Given the cozy confines of Cabaret Jazz, “Latin Roots” won’t exactly have a big band onstage. (This version of “Latin Roots” features nine musicians, including a percussionist.)

But “they’ll sound great in that room,” she promises.

From Broadway’s Cole Porter and Irving Berlin to the Latin-flavored songs of Agustin Lara and Rafael Hernandez — and Desi Arnaz himself — “these are his tunes,” Lucie explains, “but I don’t sing like him.”

Not even when she’s performing some of her dad’s signature tunes, from “The Straw Hat Song” to “El Cumbanchero,” the title of which translates as “fun-loving person.”

When Lucie performs the latter, “I’m singing it to him and about him and for him,” she explains. “To me, he was a cumbanchero.”

Arnaz’s “Latin Roots” show also features some less-familiar songs, which she recalls as “Daddy’s ditties,” including “You Can in Yucatan” and “A Rainy Night in Rio.”

Those ditties have “special meaning to me,” Lucie says, because her father sang them to her and brother, Desi Jr., when they were kids. (Desi Jr., who lives in Boulder City, plans to be in the audience for his sister’s Cabaret Jazz performance, Lucie reports.)

“I thought these were hilarious when were little,” she notes.

But it wasn’t until someone sent her cassette tapes of her father performing that she learned their origin: “Your Tropical Trip,” a radio game show during which Desi Arnaz and his Orchestra would play a destination-specific ditty to get listeners in the mood for an exotic vacation.
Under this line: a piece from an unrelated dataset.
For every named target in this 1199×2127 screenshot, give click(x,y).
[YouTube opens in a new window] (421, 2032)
Those cassette tapes — and the arrangements of the songs Desi Arnaz performed, which are now housed at the Library of Congress — initially inspired the first incarnation of “Latin Roots.”

That was a much bigger show, titled “Babalu: A Celebration of the Latin Music Craze of the ’40s and ’50s as Seen Through the Music of the Desi Arnaz Orchestra.” The 2010 tribute played New York, Miami and the Library of Congress in Washington, D.C., with Broadway’s Raul Esparza and Valarie Pettiford, plus Desi Jr. on percussion.
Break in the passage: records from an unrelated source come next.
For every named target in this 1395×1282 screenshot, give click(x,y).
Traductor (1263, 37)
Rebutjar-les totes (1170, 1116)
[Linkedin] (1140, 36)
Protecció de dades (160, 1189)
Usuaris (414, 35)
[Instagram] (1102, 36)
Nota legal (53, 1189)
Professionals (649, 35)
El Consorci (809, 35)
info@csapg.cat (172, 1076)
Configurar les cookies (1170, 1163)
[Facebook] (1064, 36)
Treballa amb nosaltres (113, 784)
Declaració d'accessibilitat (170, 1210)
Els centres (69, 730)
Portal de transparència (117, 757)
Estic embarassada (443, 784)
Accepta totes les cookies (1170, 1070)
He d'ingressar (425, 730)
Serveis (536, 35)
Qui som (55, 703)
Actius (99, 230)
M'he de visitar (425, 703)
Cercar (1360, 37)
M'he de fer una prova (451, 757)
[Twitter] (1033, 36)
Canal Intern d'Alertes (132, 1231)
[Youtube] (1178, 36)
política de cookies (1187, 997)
“When I discovered these archival tapes,” she notes, “and I heard this music, with a big-band sound, I thought, ‘Wow, no wonder everyone thought that band was so hot.'”

The big-band “Babalu” show may have been hot, but Desi Jr. hates to travel, according to Lucie, and Esparza and Pettiford moved on to other projects.

So “Babalu” evolved into “a celebration of my Latin roots,” she explains.

Tony-winning director Tommy Tune, with whom she toured in the musical “My One and Only,” directed the revised “Latin Roots,” making “a couple of very specific adjustments” that meant “the show was immeasurably improved,” she explains.

In 1986, when her father died, “there were no CDs of Desi Arnaz’s music,” Lucie points out. “You couldn’t hear his music unless you were watching ‘I Love Lucy.’ ” Now, however, there are several CDs devoted to Arnaz’s greatest hits — along with Lucie’s own “Latin Roots” CD.

As for “Latin Roots’ ” Cabaret Jazz debut, “I’m excited to finally get to do this show in Las Vegas,” she notes.

But she’d love to set down roots in Las Vegas with a long-term “Latin Roots” gig. With “fewer opportunities to play Vegas” nowadays, Arnaz acknowledges that “if you play Vegas, you play a night or two nights.”

Still, she never underestimates the power of dreams.

“Tell the universe what you want,” Arnaz advises, “and be specific.”